You'd need to decide which date(s) you want to take your IELTS test. The main papers (Listening, Reading and Writing papers) are taken together (around 2 hours and 45 minutes in total) on either a Thursday or Saturday morning while the Speaking paper (around 15-20 minutes) will either be held in the afternoon of the same day or on a different day.
In Singapore, the IELTS exam is held up to 3 or 4 times every month. Most of the time the main papers will be on a Saturday morning but occasionally it will be on a Thursday morning. However, because there are 4 different kinds of IELTS (IELTS Academic, IELTS General Training, "IELTS for UKVI" Academic and "IELTS for UKVI" General Training), it's important to actually find out the dates available for the type of IELTS you're taking.
The IELTS type with the most timings is "IELTS Academic" (around 3-4 times every month). The other 3 types of IELTS are available only 1 to 2 times a month.
e) When to register?
Bringing all the above together, here are my suggestions. If you're taking either IELTS General Training, "IELTS for UKVI" Academic or "IELTS for UKVI" General Training, it's important to book maybe a few weeks to 2 months in advance as there are not many dates available for these types of IELTS. If you're taking IELTS Academic, it's not necessary to book so far in advance - maybe 2-4 weeks before you want to take your exam.

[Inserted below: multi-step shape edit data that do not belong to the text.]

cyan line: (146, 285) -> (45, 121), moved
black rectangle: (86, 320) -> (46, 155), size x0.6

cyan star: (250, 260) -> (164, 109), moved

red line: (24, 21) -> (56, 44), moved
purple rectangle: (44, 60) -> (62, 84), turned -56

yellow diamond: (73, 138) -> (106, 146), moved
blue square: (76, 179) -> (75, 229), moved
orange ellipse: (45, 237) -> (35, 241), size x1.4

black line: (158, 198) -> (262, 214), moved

Why not just book as far in advance as possible? I would caution against this because you may not be prepared and you may end up taking the exam when you're not ready and then wasting S$300+. Trust me, many students do this and they regret booking their exam too early as they realize they are not prepared and they can't postpone their dates.

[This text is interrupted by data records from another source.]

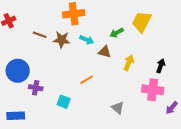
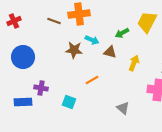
brown line: (40, 35) -> (54, 21), moved
brown star: (62, 40) -> (74, 50), moved
blue circle: (18, 71) -> (23, 57), moved
blue rectangle: (16, 116) -> (23, 102), moved

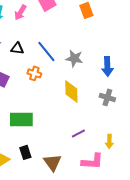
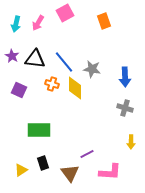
black triangle: (17, 48) -> (35, 59), size x1.5
yellow diamond: (71, 91) -> (75, 88), moved
purple line: (78, 133) -> (87, 154), moved
yellow arrow: (109, 141) -> (131, 142), moved

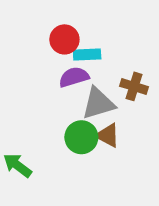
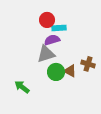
brown cross: (134, 86) -> (88, 64), moved
gray triangle: (98, 103) -> (46, 54), moved

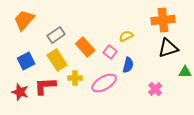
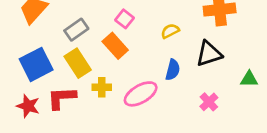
black triangle: (168, 48) -> (209, 54), moved
pink square: (110, 52) -> (125, 19), moved
blue square: (26, 61) -> (36, 64), size x1.4

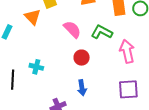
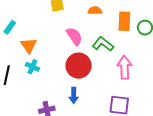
orange triangle: (33, 17) -> (29, 45), moved
red circle: (82, 58) -> (79, 66), size x1.6

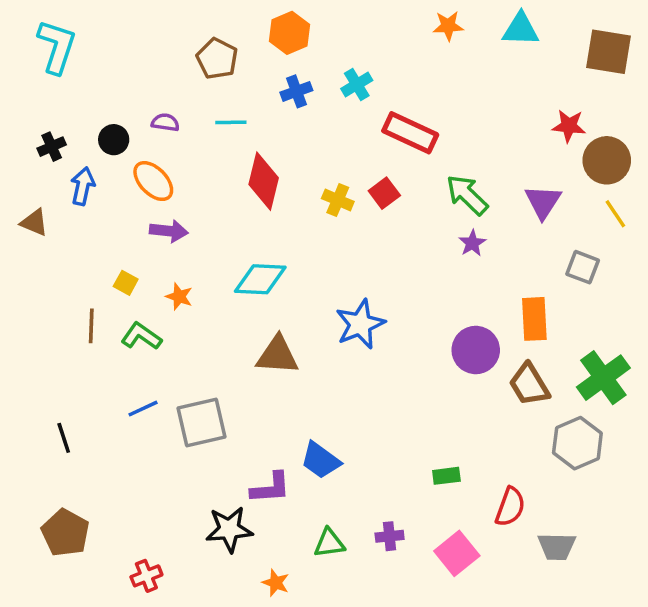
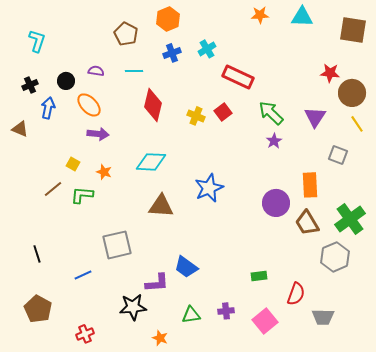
cyan L-shape: (57, 47) -> (37, 41), moved, size x0.7
brown line: (91, 326) -> (53, 189), turned 48
green L-shape: (141, 336) -> (82, 195), turned -30
blue line: (143, 409) -> (83, 275), moved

You also need to consider that the IELTS results will be given out 13 days from the day of the main papers. Therefore, if the organization that needs your IELTS has deadline for your results, you need to take this into account.
One more thing I want to address: when should you book your speaking test? Many students want to take their Speaking exam on the same day/afternoon of their main papers. Their rationale is that they can do everything in one day! This is something I'd advise against because you'll be very exhausted after the main papers in the morning and that would most likely affect your Speaking performance. In addition, you want to actually "prepare" for your Speaking test. Therefore, my suggestion would be sitting for your Speaking test on another day when you can prepare for it better.
How to register?
For both British Council and IDP, you can register for the IELTS exam online or at the organization itself. The most convenient way is to register online. Here's how to do so:
IELTS Registration: Step 1
Prepare the following materials before you start your registration process:
- A soft copy (gif or jpeg) of an image of your ID document or passport (for foreign nationalities in Singapore, you need the soft copy of your passport - you would also need to bring this on the test day).
- A valid VISA or MASTERCARD for online payment.
[Normal IELTS: S$330 (IDP), S$340 (British Council). "IELTS for UKVI": S$380 (IDP or British Council)]
IELTS Registration: Step 3
You'll receive all the information about your IELTS exam (location, timing, etc.) in your email. If you have any questions, just call the organization you registered with.